The Cost of Putting Down Roots

I think I knew I wanted to stay in Seattle when I started walking the 2.3 miles to my favorite local bookstore, pulling a book off the shelf, and learning that the author lives in Seattle.
I am well aware that the odds of grabbing a local writer’s books are slightly higher at a local bookstore, and there might be some unconscious absolutely-not-The-Secret-thing-because-The-Secret-is-garbage draw towards Pacific Northwest writers’ stories, but I swear I’m just picking titles that look interesting:
Poser: My Life in Twenty-Three Yoga Poses. I’ve been practicing yoga for years, this could be interesting. Who’s Claire Dederer?
A Homemade Life: Stories and Recipes from My Kitchen Table. I love cookbook memoirs! Molly Wizenberg… opened a restaurant that’s a mile-and-a-half from my apartment.
Love and Biology at the Center of the Universe. “Upon learning that her college sweetheart husband has been seeing another woman, Mira Serafino’s once perfect world is shattered and she wants no one, least of all her big Italian family, to know. She takes off — with no destination and little money — heading north until her car breaks down in Seattle.” WHAT IS GOING ON HERE.
The funny thing about Seattle is that it was the one city I never thought would be a permanent stop. I moved to Minneapolis, Washington DC, and Los Angeles with the idea that I might end up building a life and career in each of those places; I moved to Seattle because I needed to leave Los Angeles, but also because I was dating someone in Vancouver and Seattle was closer to the Canadian border than Portland.
Then I ended up in that microapartment on Capitol Hill, washing my dishes in a bucket and telling myself “I do not want to be here in five years.”
But now I’m thinking that maybe I will stay. More than that; I’m thinking that I want to stay. I want to get involved in the city itself, not just the part of it that I write about from my home office. I want to volunteer. I want to meet other Seattle writers. I want to be part of a community.
There are about three huge problems with this idea, and I’ll just list them all at once:
- I work a lot of hours. My freelance workload is pretty manageable at this point (which is to say it’s a 50-hour workweek), but I’m also writing a novel on the evenings and weekends, and thanks to Patreon I’ve committed to two chapters a week until it’s drafted. (There’s a reason I was so interested in The Other Washington’s idea that it’s harder than ever to build a life outside of work; it’s something that I think about all the time, or at least in the two hours every day when I’m not working.)

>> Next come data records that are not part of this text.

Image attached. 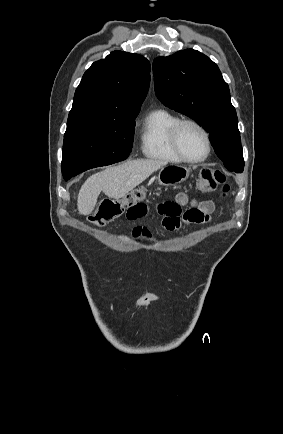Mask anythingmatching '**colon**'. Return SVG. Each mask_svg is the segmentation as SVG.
I'll return each mask as SVG.
<instances>
[{
  "mask_svg": "<svg viewBox=\"0 0 283 434\" xmlns=\"http://www.w3.org/2000/svg\"><path fill=\"white\" fill-rule=\"evenodd\" d=\"M200 186L205 191H214L221 186L223 194H226L229 190L225 175L219 170L209 168L202 169L200 173ZM144 198L145 189L139 187L121 199H104L100 202L95 213L89 217V221L97 226L104 225L121 216L125 210Z\"/></svg>",
  "mask_w": 283,
  "mask_h": 434,
  "instance_id": "colon-1",
  "label": "colon"
}]
</instances>
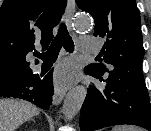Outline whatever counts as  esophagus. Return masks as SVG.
<instances>
[{
	"label": "esophagus",
	"mask_w": 151,
	"mask_h": 131,
	"mask_svg": "<svg viewBox=\"0 0 151 131\" xmlns=\"http://www.w3.org/2000/svg\"><path fill=\"white\" fill-rule=\"evenodd\" d=\"M74 13H75V0H68L66 22H67L69 30H72L71 21L74 16ZM65 93H66L65 90L56 88L53 95V104L55 105L60 104L65 96Z\"/></svg>",
	"instance_id": "obj_1"
}]
</instances>
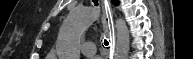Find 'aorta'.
Returning a JSON list of instances; mask_svg holds the SVG:
<instances>
[{
	"mask_svg": "<svg viewBox=\"0 0 193 59\" xmlns=\"http://www.w3.org/2000/svg\"><path fill=\"white\" fill-rule=\"evenodd\" d=\"M98 17V11L93 7L73 9L60 30L57 49L64 59H79V41L83 32L92 25ZM117 32L115 59H127L130 50V34L126 22L118 18L115 23Z\"/></svg>",
	"mask_w": 193,
	"mask_h": 59,
	"instance_id": "aorta-1",
	"label": "aorta"
}]
</instances>
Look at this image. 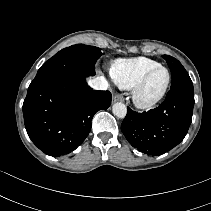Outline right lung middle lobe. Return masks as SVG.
Returning a JSON list of instances; mask_svg holds the SVG:
<instances>
[{
    "label": "right lung middle lobe",
    "instance_id": "dd1d6c3e",
    "mask_svg": "<svg viewBox=\"0 0 211 211\" xmlns=\"http://www.w3.org/2000/svg\"><path fill=\"white\" fill-rule=\"evenodd\" d=\"M101 56L100 49L84 44L72 45L46 61L35 78L68 75L86 78L95 75V63Z\"/></svg>",
    "mask_w": 211,
    "mask_h": 211
}]
</instances>
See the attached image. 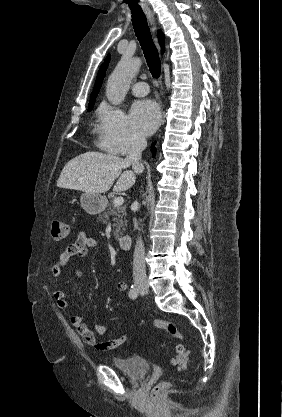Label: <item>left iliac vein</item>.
Masks as SVG:
<instances>
[{
	"instance_id": "4c4485c4",
	"label": "left iliac vein",
	"mask_w": 282,
	"mask_h": 417,
	"mask_svg": "<svg viewBox=\"0 0 282 417\" xmlns=\"http://www.w3.org/2000/svg\"><path fill=\"white\" fill-rule=\"evenodd\" d=\"M148 291H149V289H148V287H146L145 289L140 290V293H141L142 295H146V294L148 293Z\"/></svg>"
}]
</instances>
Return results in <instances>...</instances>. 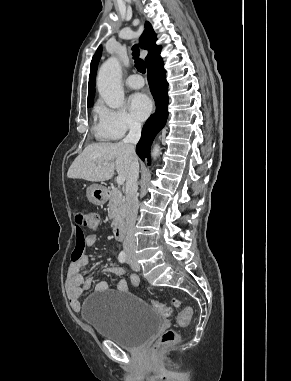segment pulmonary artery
Returning <instances> with one entry per match:
<instances>
[{"label": "pulmonary artery", "mask_w": 291, "mask_h": 381, "mask_svg": "<svg viewBox=\"0 0 291 381\" xmlns=\"http://www.w3.org/2000/svg\"><path fill=\"white\" fill-rule=\"evenodd\" d=\"M126 84L131 89H140L144 85V80L139 74H133L127 78Z\"/></svg>", "instance_id": "e3ab8cb5"}]
</instances>
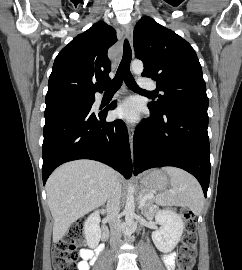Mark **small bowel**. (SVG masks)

- I love my one-bedroom apartment, but I’m pretty isolated from the rest of the city. If I want to go to Phinney Books, I plan a 45-minute walk each way. If I want to go to Hugo House, I plan an hour bus ride each way. I can generally get two solid hours of non-work each day, as I mentioned above, but I have to do some serious planning to get the four/five hours I need to go to an event and come back from it.
- I keep thinking about how much it costs to really live somewhere, instead of holing up in a small apartment waiting for something to happen. If I were going to start putting down roots, I’d start taking Ubers to events instead of the bus, so I could go to more of them. (This in itself causes its own problems vis-à-vis my wanting to support public transportation, but if public transportation doesn’t support my life I can’t do it.) I’d pay even more for event tickets, books at book signings, and cocktails than I already do. I might want to move to a neighborhood that’s closer to where I want to get involved, which might also cost more money—or I might want to think about buying a condo. I might even want to think about buying a car and re-learning how to drive. I think about all of this and then I think about doing it in one of the U.S.’s most expensive cities, and I think “shouldn’t I just pack everything up and move somewhere cheaper?”
But I want to stay. I’ve started to dream about staying, which is even more of a sign than pulling books off the shelf. I don’t know how much of this dream is about Seattle itself and how much of it is about the person I want to become: a woman who is involved in a community and knows the other people who are doing the same work that she does. A woman who has a home with well-stocked cupboards and bookshelves and a cat. A woman who has enough time to leave her office at the end of the day. (Maybe not every day, but often enough.)
And all of this will cost money, both in the “I need to pay money” sense and in the “I probably need to earn more money, at least so I can work fewer hours” sense.
So I’ll keep thinking about it. I couldn’t stop even if I wanted to. It’s in all the stories I’m choosing to read, which means I’m probably going to choose this story for myself if I can figure out a way to make it happen.